Key Responsibilities
Infrastructure & Virtualization Ownership
- Own lifecycle management of VMware ESXi/vCenter and Microsoft Hyper-V environments.
- Design, maintain, and optimize HA clusters (VMware HA/DRS and Hyper-V Failover Clustering).
- Perform hypervisor patching, upgrades, and lifecycle management.
- Optimize virtual machine performance and resource allocation.
- Maintain standardized templates and configuration governance.
Backup & Disaster Recovery (Veeam)
- Administer and optimize Veeam Backup & Replication.
- Define and maintain RPO/RTO targets for critical systems.
- Perform periodic restore validation and disaster recovery testing.

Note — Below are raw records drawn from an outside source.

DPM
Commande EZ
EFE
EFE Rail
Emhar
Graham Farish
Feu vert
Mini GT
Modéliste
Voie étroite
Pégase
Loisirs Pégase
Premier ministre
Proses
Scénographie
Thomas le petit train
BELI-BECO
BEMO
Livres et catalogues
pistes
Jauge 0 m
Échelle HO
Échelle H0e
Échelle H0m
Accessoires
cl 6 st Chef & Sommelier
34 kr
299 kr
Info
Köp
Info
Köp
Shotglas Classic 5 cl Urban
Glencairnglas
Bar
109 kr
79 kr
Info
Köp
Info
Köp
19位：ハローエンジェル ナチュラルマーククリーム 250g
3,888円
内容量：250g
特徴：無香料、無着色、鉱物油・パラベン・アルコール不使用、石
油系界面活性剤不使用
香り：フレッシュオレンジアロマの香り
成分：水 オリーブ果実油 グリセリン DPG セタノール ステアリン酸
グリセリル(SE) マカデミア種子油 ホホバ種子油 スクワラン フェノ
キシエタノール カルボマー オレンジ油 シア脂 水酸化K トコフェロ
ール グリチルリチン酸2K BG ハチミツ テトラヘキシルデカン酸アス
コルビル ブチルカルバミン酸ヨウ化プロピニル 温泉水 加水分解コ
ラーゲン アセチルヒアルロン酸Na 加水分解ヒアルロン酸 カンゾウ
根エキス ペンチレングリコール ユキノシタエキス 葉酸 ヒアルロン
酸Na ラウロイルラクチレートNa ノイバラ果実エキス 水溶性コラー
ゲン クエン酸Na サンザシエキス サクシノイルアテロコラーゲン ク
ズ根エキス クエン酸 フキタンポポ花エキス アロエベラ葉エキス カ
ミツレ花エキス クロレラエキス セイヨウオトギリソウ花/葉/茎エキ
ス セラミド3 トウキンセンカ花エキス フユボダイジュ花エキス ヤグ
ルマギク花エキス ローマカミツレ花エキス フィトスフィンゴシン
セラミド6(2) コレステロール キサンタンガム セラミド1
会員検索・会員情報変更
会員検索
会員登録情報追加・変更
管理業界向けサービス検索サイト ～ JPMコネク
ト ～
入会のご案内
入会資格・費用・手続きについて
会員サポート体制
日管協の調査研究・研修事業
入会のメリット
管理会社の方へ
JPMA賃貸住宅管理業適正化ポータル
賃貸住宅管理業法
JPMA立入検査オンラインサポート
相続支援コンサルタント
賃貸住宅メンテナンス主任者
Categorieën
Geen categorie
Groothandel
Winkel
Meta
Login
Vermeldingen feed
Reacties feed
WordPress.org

- Maintain documented recovery procedures and DR runbooks.
- Manage multi-site backup strategies, including full and incremental backups.
Networking & Security
- Deploy and troubleshoot enterprise networks, including Firewalling, routing, and switching/VLAN architecture.
- Support routing fundamentals and firewall rule governance.
- Maintain secure IT/OT segmentation design.
- Support patch compliance and vulnerability remediation initiatives.
- Participate in firewall reviews and security hardening efforts.
- Familiarity with industrial protocols (Modbus, DNP3, OPC-UA) preferred.
Operational Excellence & Incident Response
- Serve as a senior escalation point during infrastructure incidents.
- Lead root cause analysis (RCA) following outages or service degradation.
- Monitor infrastructure performance, storage health, and system capacity.
- Proactively identify risks and implement mitigation strategies.
- Develop and maintain infrastructure standards, SOPs, and documentation.
Availability & Support Expectations
- Participate in on-call rotation.
- Support scheduled maintenance during plant outage windows.
- Support occasional off-hours deployments as required.
- Ensure minimal operational disruption during maintenance activities.